Senator of Northern Province, Rwanda
- Incumbent
- Assumed office 10 September 2019

Personal details
- Born: 10 October 1959 (age 66) Burera District, Rwanda
- Party: Rwanda Patriotic Front
- Alma mater: University of KwaZulu-Natal (PhD in mathematics education) University of Sherbrooke (Masters of science in mathematics) University of Rwanda (Bachelor of Sciences in mathematics and physics)
- Occupation: Lecturer, politician, academic administrator
- Known for: Leadership, academic administration, politics

= Faustin Habineza =

Faustin Habineza (born 10 October 1959) is a Rwandan mathematician, educator, and politician.

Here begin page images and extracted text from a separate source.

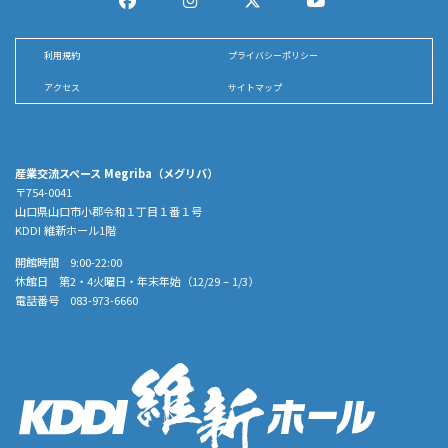
利用規約
プライバシーポリシー
アクセス
サイトマップ
産業交流スペース Megriba（メグリバ）
〒754-0041
山口県山口市小郡令和１丁目１番１号
KDDI 維新ホール1階
開館時間 9:00-22:00
休館日 第2・4火曜日・年末年始（12/29 – 1/3）
電話番号 083-973-6660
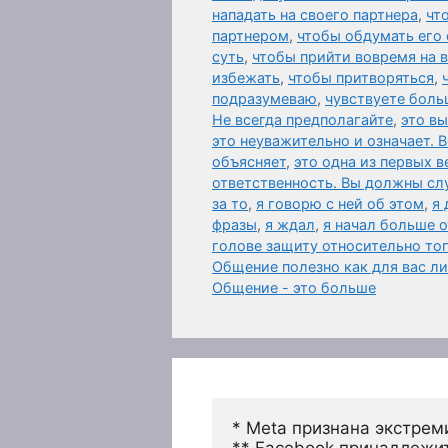
нападать на своего партнера
,
чт
партнером
,
чтобы обдумать его 
суть
,
чтобы прийти вовремя на
избежать
,
чтобы притворяться
,
подразумеваю
,
чувствуете боль
Не всегда предполагайте
,
это в
это неуважительно и означает. 
объясняет
,
это одна из первых 
ответственность. Вы должны слу
за то
,
я говорю с ней об этом
,
я 
фразы
,
я ждал
,
я начал больше 
голове защиту относительно то
Общение полезно как для вас л
Общение - это больше
* Meta признана экстрем
** Facebook принадлежит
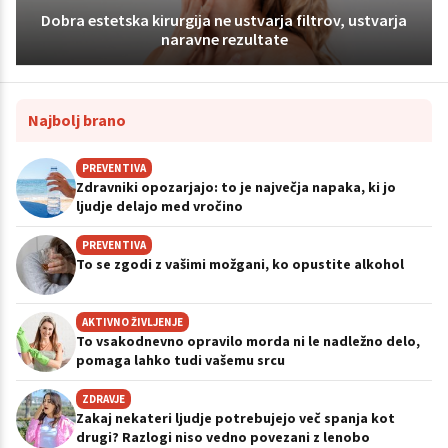
Dobra estetska kirurgija ne ustvarja filtrov, ustvarja
naravne rezultate
Najbolj brano
PREVENTIVA
Zdravniki opozarjajo: to je največja napaka, ki jo
ljudje delajo med vročino
PREVENTIVA
To se zgodi z vašimi možgani, ko opustite alkohol
AKTIVNO ŽIVLJENJE
To vsakodnevno opravilo morda ni le nadležno delo,
pomaga lahko tudi vašemu srcu
ZDRAVJE
Zakaj nekateri ljudje potrebujejo več spanja kot
drugi? Razlogi niso vedno povezani z lenobo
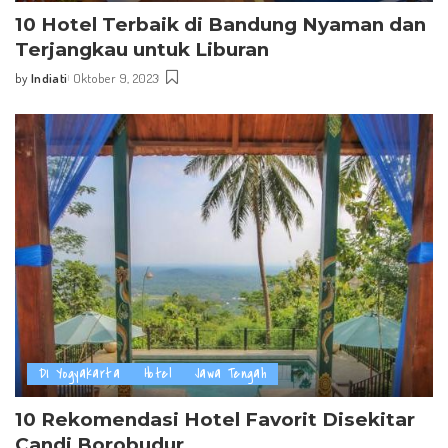
10 Hotel Terbaik di Bandung Nyaman dan
Terjangkau untuk Liburan
by
Indiati
Oktober 9, 2023
Posted
by
DI Yogyakarta
Hotel
Jawa Tengah
10 Rekomendasi Hotel Favorit Disekitar
Candi Borobudur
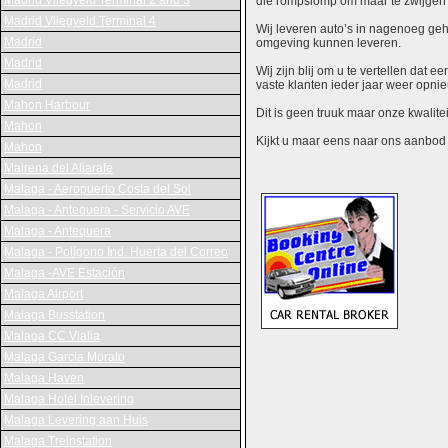
Madrid Vliegveld Terminal 2 and 3
die rompslomp om maar te zwijgen 
Madrid Vliegveld Terminal 4
Wij leveren auto’s in nagenoeg gehe
Madrid
omgeving kunnen leveren.
Madrid
Wij zijn blij om u te vertellen dat
Madrid
vaste klanten ieder jaar weer opn
Mahon Harbour
Dit is geen truuk maar onze kwalite
Mahon
Kijkt u maar eens naar ons aanbod en
Mahon
Mairena del Aljarafe
Malaga - Aeropuerto Costa del Sol
Malaga - Antequera - Servicio AVE
Malaga - Antequera
Malaga - Polígono Ind. Huerta del Correo
Malaga -AVE Estación
Malaga Airport
Malaga Busstation
Malaga CC Vialia
Malaga Garcia Morato
Malaga Haven
Malaga Hotel Inlevering
Malaga Levering aan Huis
Malaga Treinstation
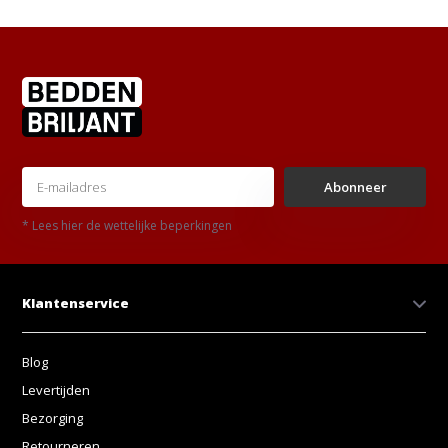
Abonneer
* Lees hier de wettelijke beperkingen
Klantenservice
Blog
Levertijden
Bezorging
Retourneren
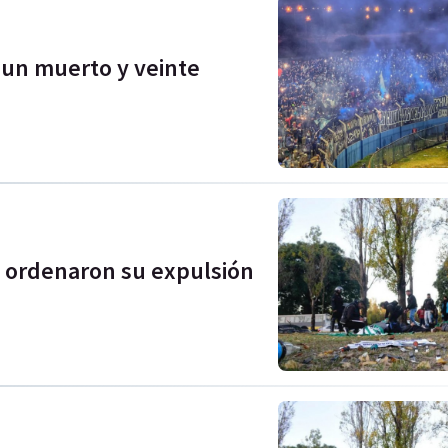
 un muerto y veinte
 y ordenaron su expulsión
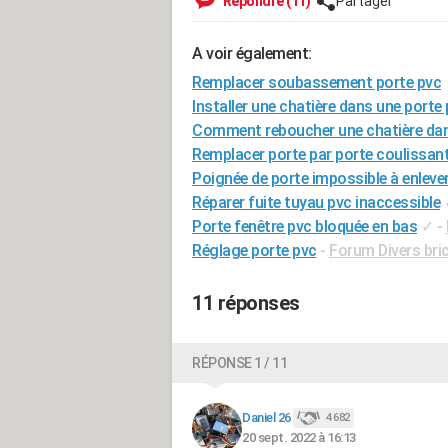
Répondre (11)
Partager
A voir également:
Remplacer soubassement porte pvc
Installer une chatière dans une porte
Comment reboucher une chatière dan
Remplacer porte par porte coulissan
Poignée de porte impossible à enleve
Réparer fuite tuyau pvc inaccessible
Porte fenêtre pvc bloquée en bas
✓
-
Réglage porte pvc
-
Forum Divers bri
11 réponses
RÉPONSE 1 / 11
Daniel 26
4 682
20 sept. 2022 à 16:13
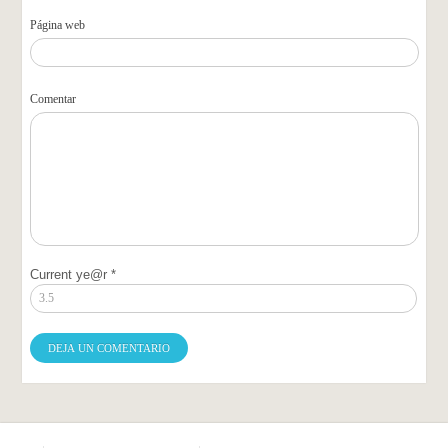
Página web
Comentar
Current ye@r
*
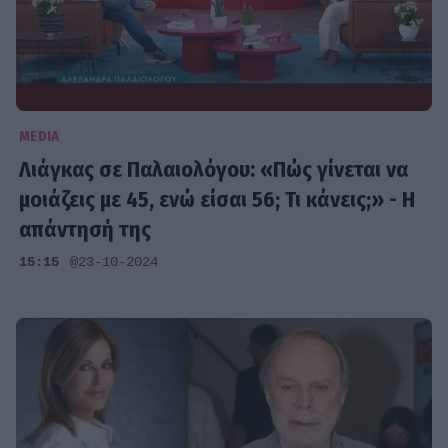
MEDIA
Λιάγκας σε Παλαιολόγου: «Πώς γίνεται να
μοιάζεις με 45, ενώ είσαι 56; Τι κάνεις;» - Η
απάντησή της
15:15
@23-10-2024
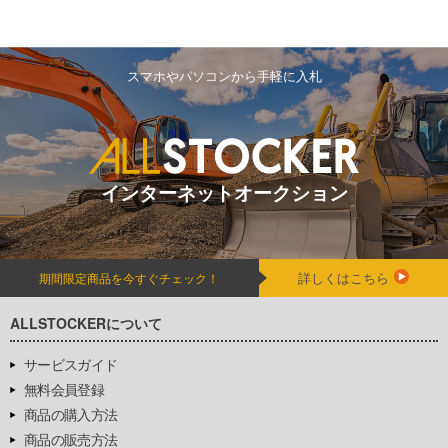
スマホやパソコンから手軽に入札
インターネットオークション
詳しくはこちら
期間限定商品を今すぐチェック！
ALLSTOCKERについて
サービスガイド
無料会員登録
商品の購入方法
商品の販売方法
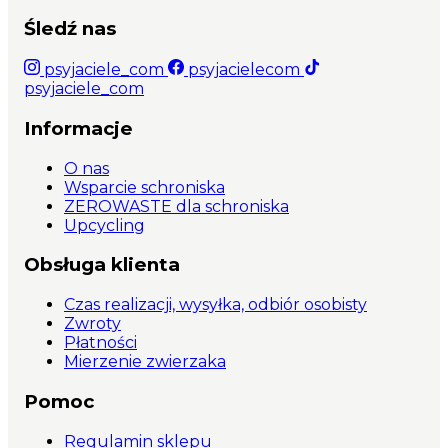
Śledź nas
psyjaciele_com
psyjacielecom
psyjaciele_com
Informacje
O nas
Wsparcie schroniska
ZEROWASTE dla schroniska
Upcycling
Obsługa klienta
Czas realizacji, wysyłka, odbiór osobisty
Zwroty
Płatności
Mierzenie zwierzaka
Pomoc
Regulamin sklepu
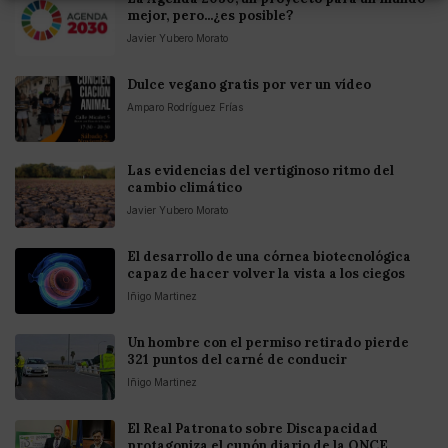
mejor, pero...¿es posible?
Javier Yubero Morato
Dulce vegano gratis por ver un vídeo
Amparo Rodríguez Frías
Las evidencias del vertiginoso ritmo del
cambio climático
Javier Yubero Morato
El desarrollo de una córnea biotecnológica
capaz de hacer volver la vista a los ciegos
Iñigo Martinez
Un hombre con el permiso retirado pierde
321 puntos del carné de conducir
Iñigo Martinez
El Real Patronato sobre Discapacidad
protagoniza el cupón diario de la ONCE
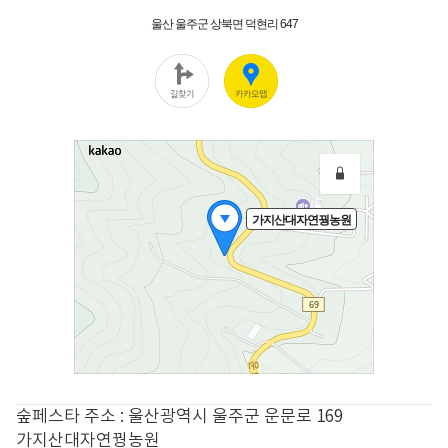
숲페스타 주소 : 울산광역시 울주군 운문로
169
가지산대자연꿩농원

Habineza is a senator of Northern province in Parliament of Rwanda since September 2019. Previously, he served in education as a lecturer for various local universities such as former Kigali Institute of Education now University of Rwanda, College of Education and INES-Ruhengeri.

From 2011 to 2016 Habineza was deputy chairperson of Kigali city council. And he also served as chairperson of Burera District council from March 2016 to October 2019.

== Early life and education ==
Habineza was born on 10 October 1959 in Burera, Rwanda. He attended primary education at Gaseke primary school in Burera (1966–1973), secondary education at Petit Séminaire de Rwesero in Gicumbi (1973–1980). In 1980, Habineza joined former National University of Rwanda (NUR) now University of Rwanda (UR) where he graduated with Bachelors of Science in Mathematics and Physics in 1983.

In 1983 Habineza further enrolled in University of Sherbrooke, Canada for post graduates degree, he graduated with Masters of Science in mathematics in 1987. From 2004, he was pursuing studies for PhD of Mathematics Education at University of KwaZulu-Natal, South Africa where he graduated in 2010. In 2013, Habineza obtained postgraduate certificate in teaching and learning in Higher Education (PGCLTHE) from former Kigali Institute of Education (KIE) now University of Rwanda, College of Education.

== Academic career ==
Habineza served in Rwanda ministry of education (MINEDUC) as head of IT and data processing division, and director of teacher management and development between April 1998 and June 2002.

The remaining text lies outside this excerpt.